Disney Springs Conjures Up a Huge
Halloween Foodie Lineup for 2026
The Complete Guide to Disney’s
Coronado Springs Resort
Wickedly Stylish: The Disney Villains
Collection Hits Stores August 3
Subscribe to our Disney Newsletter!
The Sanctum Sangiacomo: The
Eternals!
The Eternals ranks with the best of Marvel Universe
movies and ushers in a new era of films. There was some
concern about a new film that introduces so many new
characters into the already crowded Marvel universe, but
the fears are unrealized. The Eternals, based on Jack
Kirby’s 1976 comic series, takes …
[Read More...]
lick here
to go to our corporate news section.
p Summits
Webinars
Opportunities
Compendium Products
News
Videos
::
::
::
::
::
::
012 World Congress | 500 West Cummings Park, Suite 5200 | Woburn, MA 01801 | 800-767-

####################

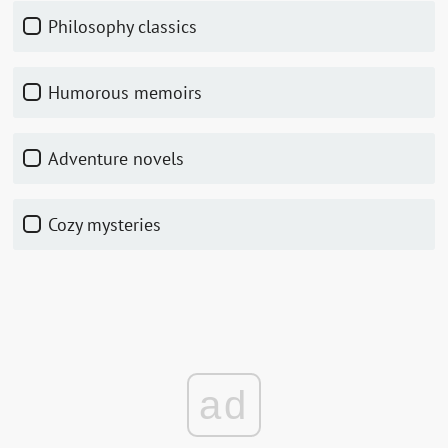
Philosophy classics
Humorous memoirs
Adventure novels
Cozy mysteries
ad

####################

REQUIRED ACTION: Reproduce exactly the lines of the records above from the one with "Kirby’s 1976 comic series, takes …" to the one with "012 World Congress", both included, and leave out everything else.

EXERCISE RESPONSE:
Kirby’s 1976 comic series, takes …
[Read More...]
lick here
to go to our corporate news section.
p Summits
Webinars
Opportunities
Compendium Products
News
Videos
::
::
::
::
::
::
012 World Congress | 500 West Cummings Park, Suite 5200 | Woburn, MA 01801 | 800-767-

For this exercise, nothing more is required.